CASE IN POINT: Warfarin, a blood thinner toxic in high doses, leads to more drug-related emergency room visits by the elderly than any other prescription. Yet it can also reduce the chance of forming life-threatening blood clots, particularly in immobilized residents with cardiovascular risk factors. In a clinical trial that compared outcomes in 1,650 patients with a mean age of 72.1 years who had elective knee or hip arthroplasty and took warfarin to prevent blood clots, warfarin dosing guided by pharmacogenomics rather than by clinical recommendations reduced the risk of major bleeding, blood clots, venous thromboembolism, and death from 14.7% to 10.8%.
Increased Cost Savings
In long-term care settings, pharmacogenomics can provide residents and physicians with better drug choices, resulting in significantly reduced real-world costs through deprescribing, particularly among the 40% of the elderly who take five or more prescription drugs
One study of residents at long-term care facilities in Phoenix taking five or more medications focused on cost savings generated by three impacts of pharmacogenomics – replacing poorly suited medication, taking patients off medications likely to be incompatible or ineffective, and consolidating two medications into one. It resulted in the elimination and/or replacement of one to three drugs for 50% of the polypharmacy resident population tested, with an estimated $621 in annual savings per resident.

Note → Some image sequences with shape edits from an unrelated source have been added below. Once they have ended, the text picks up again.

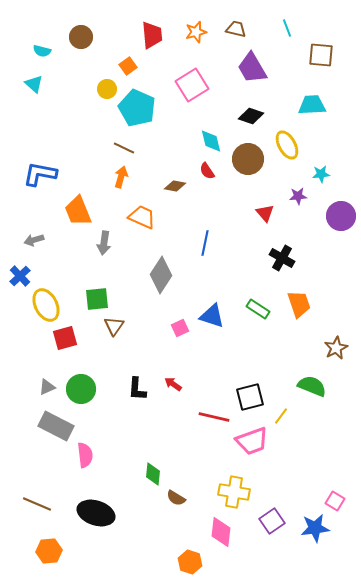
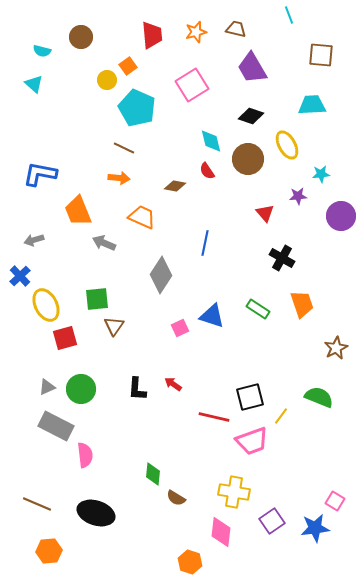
cyan line at (287, 28): moved 2 px right, 13 px up
yellow circle at (107, 89): moved 9 px up
orange arrow at (121, 177): moved 2 px left, 1 px down; rotated 80 degrees clockwise
gray arrow at (104, 243): rotated 105 degrees clockwise
orange trapezoid at (299, 304): moved 3 px right
green semicircle at (312, 386): moved 7 px right, 11 px down
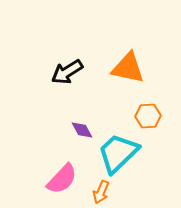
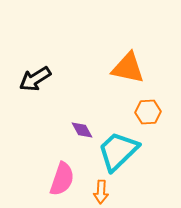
black arrow: moved 32 px left, 7 px down
orange hexagon: moved 4 px up
cyan trapezoid: moved 2 px up
pink semicircle: rotated 24 degrees counterclockwise
orange arrow: rotated 20 degrees counterclockwise
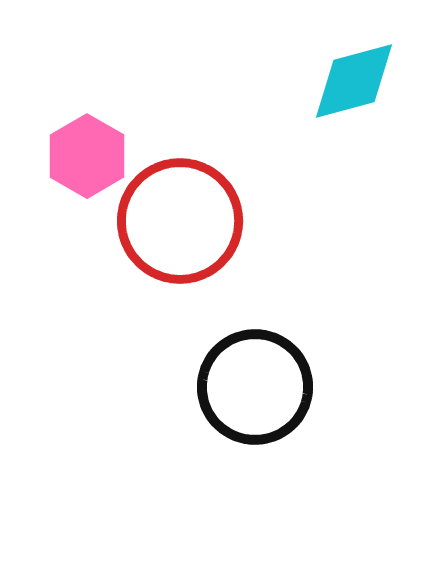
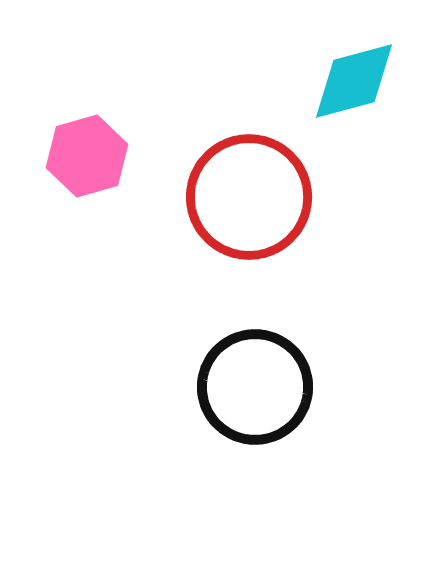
pink hexagon: rotated 14 degrees clockwise
red circle: moved 69 px right, 24 px up
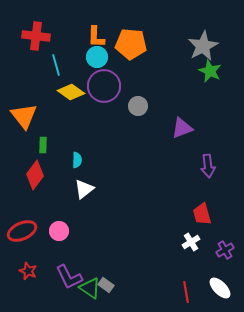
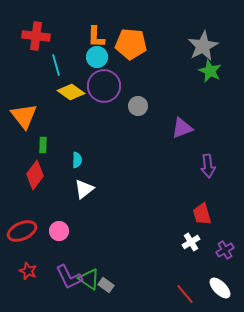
green triangle: moved 1 px left, 9 px up
red line: moved 1 px left, 2 px down; rotated 30 degrees counterclockwise
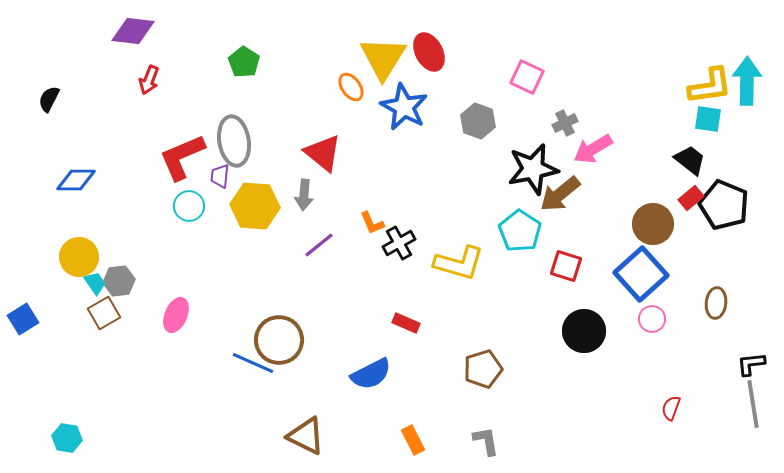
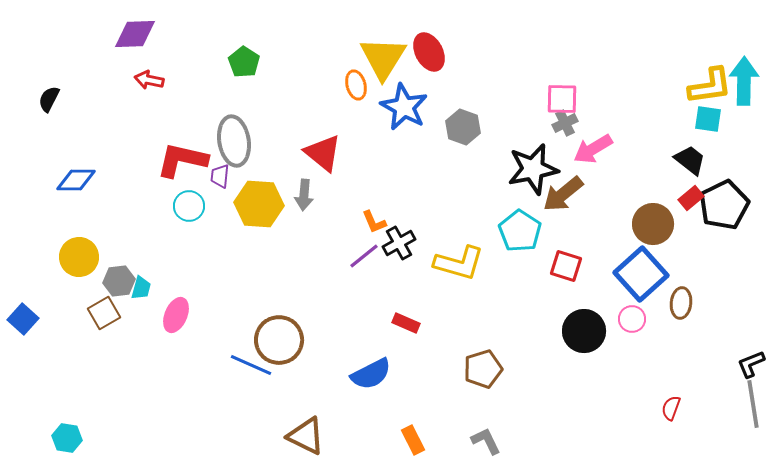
purple diamond at (133, 31): moved 2 px right, 3 px down; rotated 9 degrees counterclockwise
pink square at (527, 77): moved 35 px right, 22 px down; rotated 24 degrees counterclockwise
red arrow at (149, 80): rotated 80 degrees clockwise
cyan arrow at (747, 81): moved 3 px left
orange ellipse at (351, 87): moved 5 px right, 2 px up; rotated 20 degrees clockwise
gray hexagon at (478, 121): moved 15 px left, 6 px down
red L-shape at (182, 157): moved 3 px down; rotated 36 degrees clockwise
brown arrow at (560, 194): moved 3 px right
black pentagon at (724, 205): rotated 24 degrees clockwise
yellow hexagon at (255, 206): moved 4 px right, 2 px up
orange L-shape at (372, 223): moved 2 px right, 1 px up
purple line at (319, 245): moved 45 px right, 11 px down
cyan trapezoid at (95, 283): moved 46 px right, 5 px down; rotated 50 degrees clockwise
brown ellipse at (716, 303): moved 35 px left
blue square at (23, 319): rotated 16 degrees counterclockwise
pink circle at (652, 319): moved 20 px left
blue line at (253, 363): moved 2 px left, 2 px down
black L-shape at (751, 364): rotated 16 degrees counterclockwise
gray L-shape at (486, 441): rotated 16 degrees counterclockwise
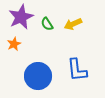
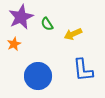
yellow arrow: moved 10 px down
blue L-shape: moved 6 px right
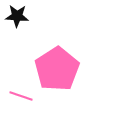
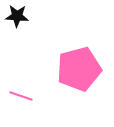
pink pentagon: moved 22 px right; rotated 18 degrees clockwise
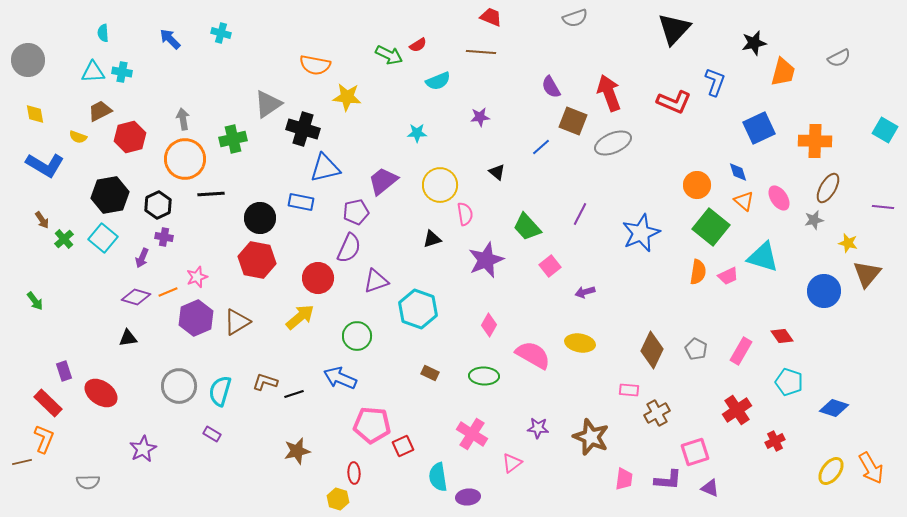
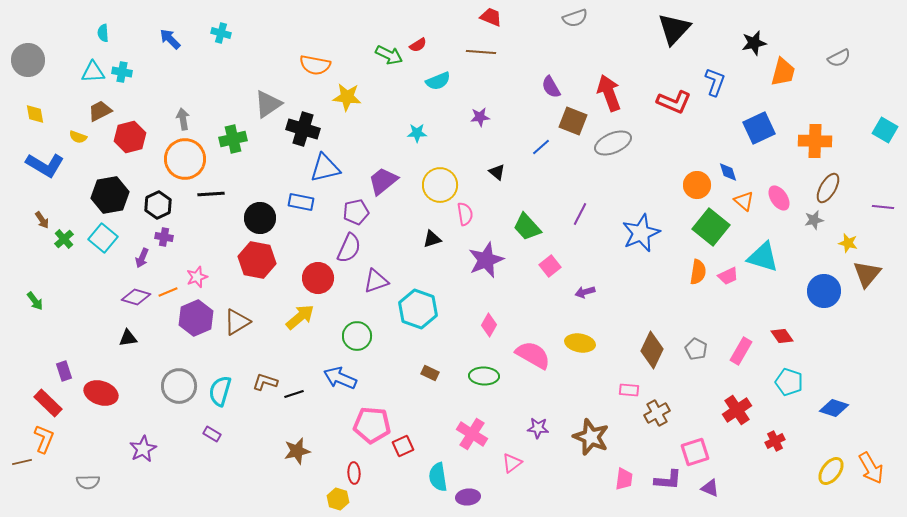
blue diamond at (738, 172): moved 10 px left
red ellipse at (101, 393): rotated 16 degrees counterclockwise
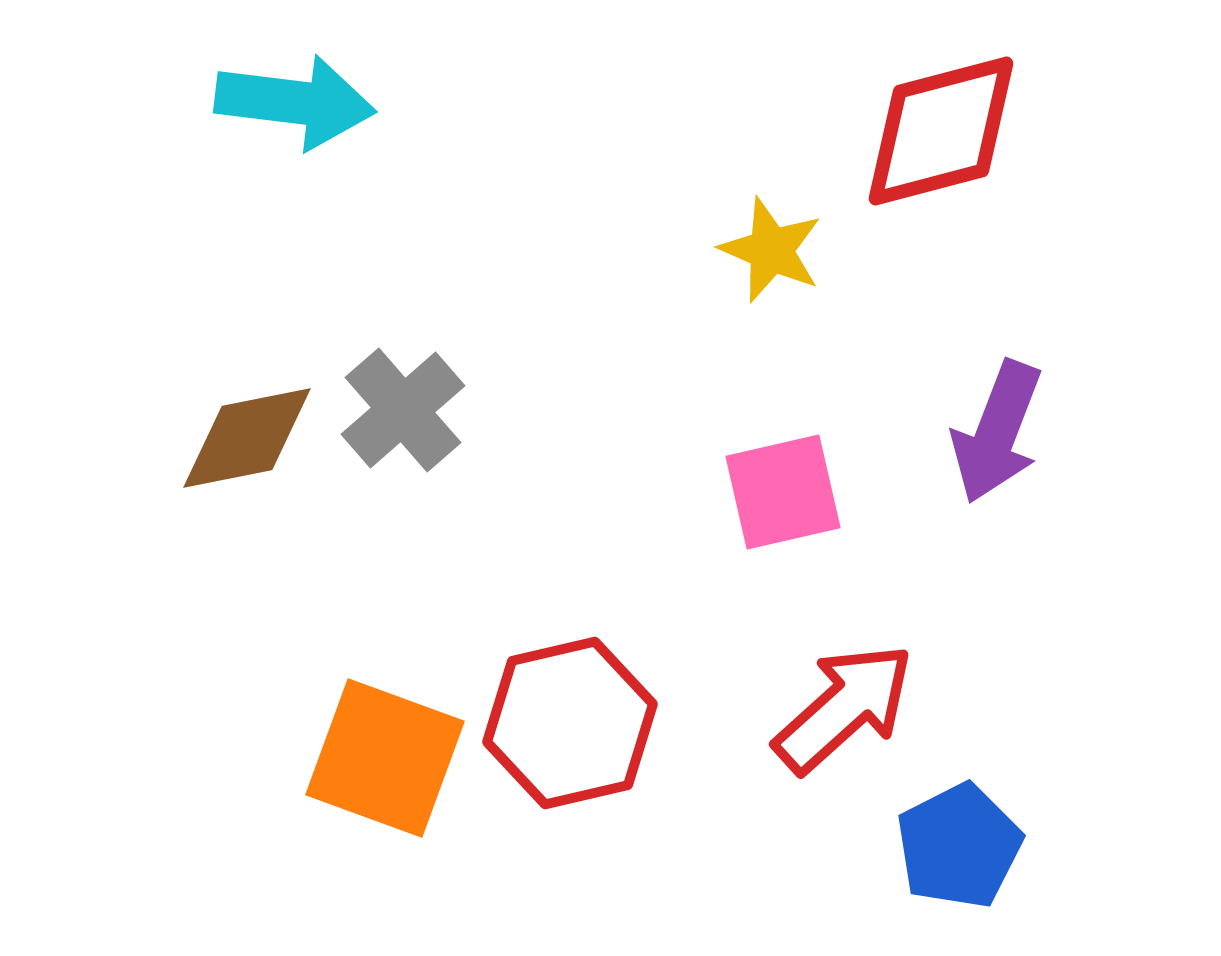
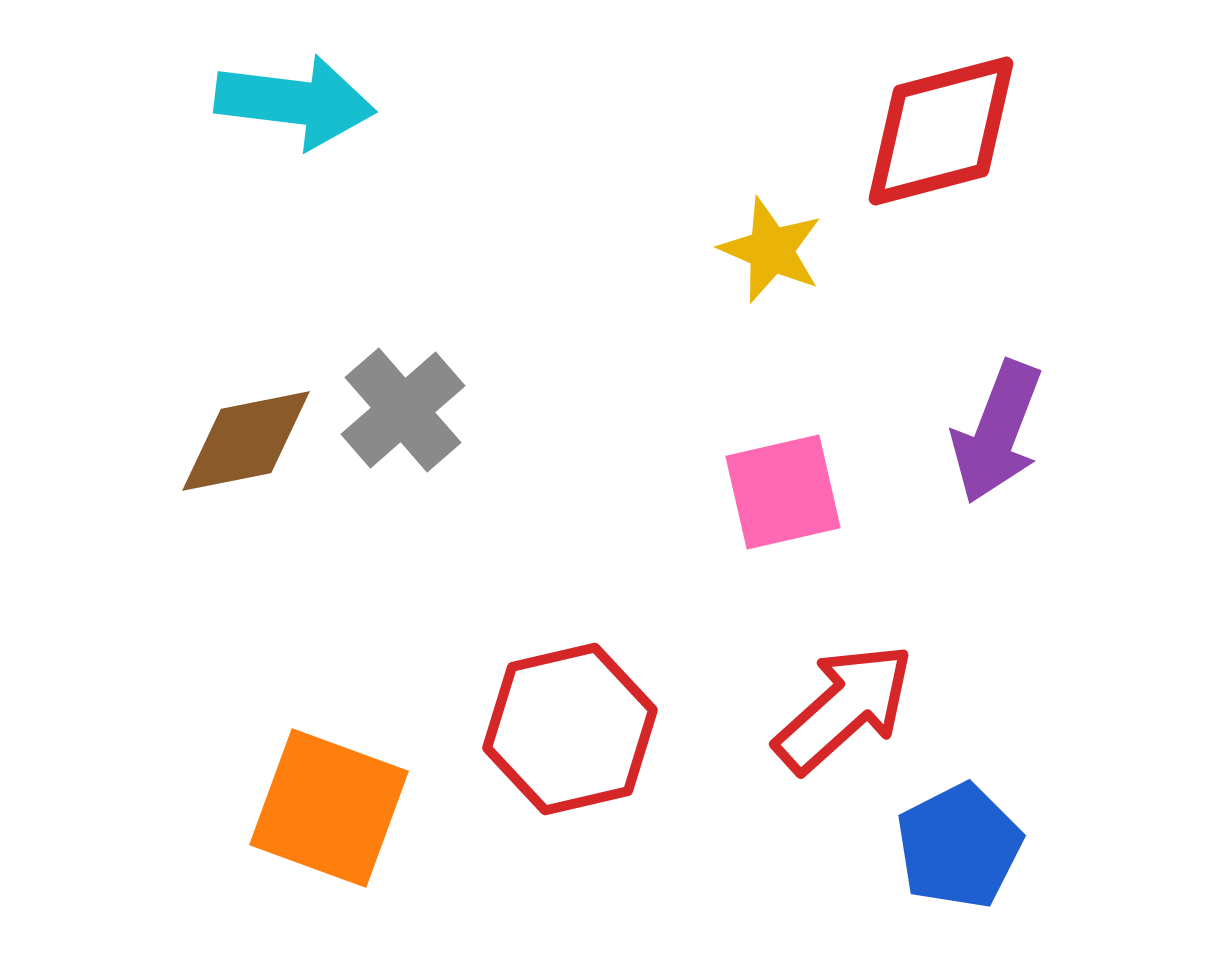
brown diamond: moved 1 px left, 3 px down
red hexagon: moved 6 px down
orange square: moved 56 px left, 50 px down
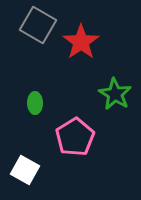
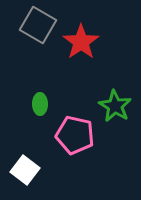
green star: moved 12 px down
green ellipse: moved 5 px right, 1 px down
pink pentagon: moved 2 px up; rotated 27 degrees counterclockwise
white square: rotated 8 degrees clockwise
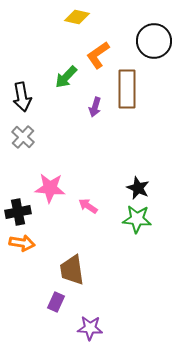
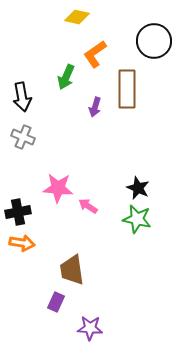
orange L-shape: moved 3 px left, 1 px up
green arrow: rotated 20 degrees counterclockwise
gray cross: rotated 20 degrees counterclockwise
pink star: moved 8 px right
green star: rotated 8 degrees clockwise
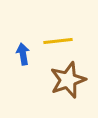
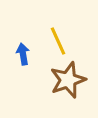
yellow line: rotated 72 degrees clockwise
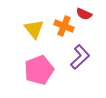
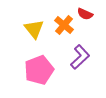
red semicircle: moved 1 px right
orange cross: moved 1 px up; rotated 18 degrees clockwise
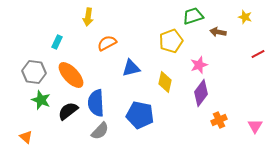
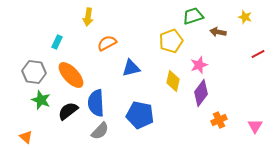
yellow diamond: moved 8 px right, 1 px up
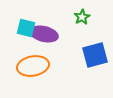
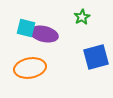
blue square: moved 1 px right, 2 px down
orange ellipse: moved 3 px left, 2 px down
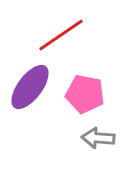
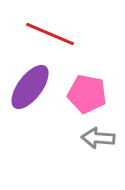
red line: moved 11 px left, 1 px up; rotated 57 degrees clockwise
pink pentagon: moved 2 px right
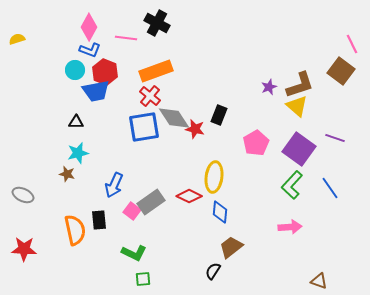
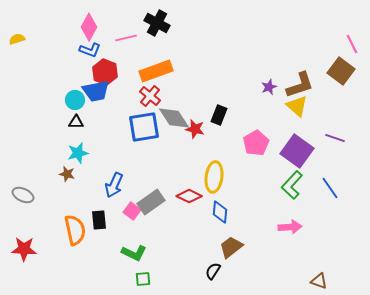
pink line at (126, 38): rotated 20 degrees counterclockwise
cyan circle at (75, 70): moved 30 px down
purple square at (299, 149): moved 2 px left, 2 px down
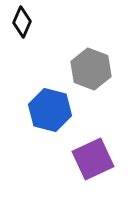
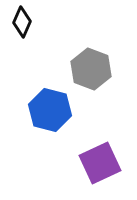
purple square: moved 7 px right, 4 px down
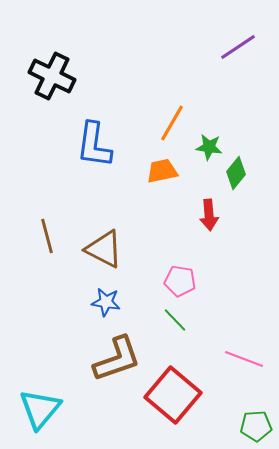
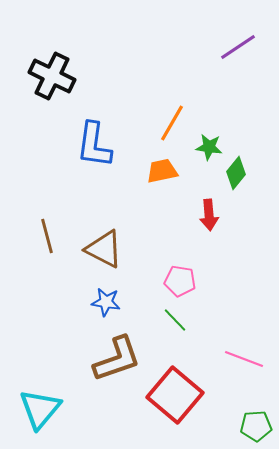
red square: moved 2 px right
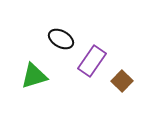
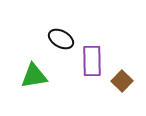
purple rectangle: rotated 36 degrees counterclockwise
green triangle: rotated 8 degrees clockwise
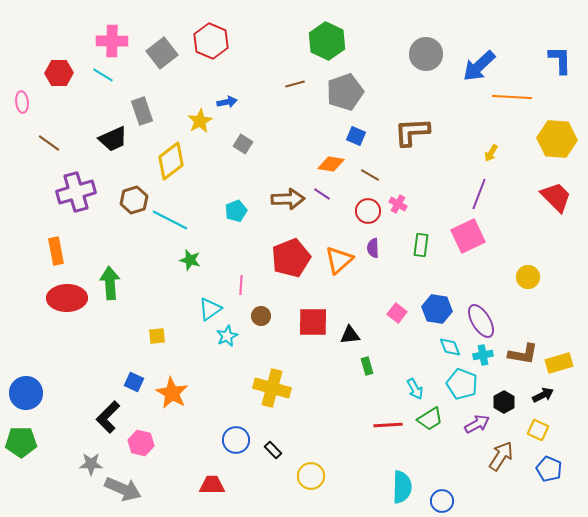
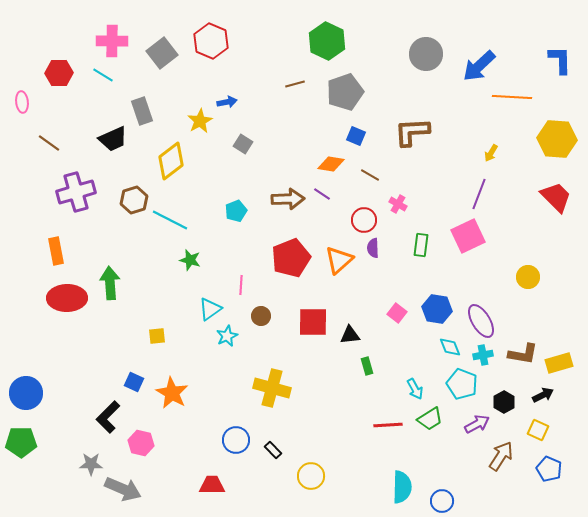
red circle at (368, 211): moved 4 px left, 9 px down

In addition, pharmacogenomics can reduce high costs related to treatment failures by offering an affordable alternative to trial and error.
Better Outcomes
A 2017 study found that four out of five patients carry at least one genetic variant that may affect response for commonly prescribed drugs. By understanding variations in genes that can affect drug response, pharmacogenetic testing can enhance treatment outcomes by revealing opportunities to improve a resident’s medication efficacy, tolerability, and safety. Predicting the most favorable drug response for a specific individual can guide treatment decisions and avoid a resident having to try multiple drugs before they are effectively treated and achieve improvement, thereby limiting prolonged suffering, especially for those residents with chronic conditions.
Since about one-third to one-half of all patients in the U.S. do not take their medications as directed because they feel the drugs do not work or suffer from negative side effects, pharmacogenomics can also help set the stage for personalized interventions that may reduce medication non-adherence by enhancing patient understanding of the genetic likelihood of having a positive therapeutic response or not having an adverse effect.
1 in 5 long-term care residents experience a medication-related adverse event within the first 30 days.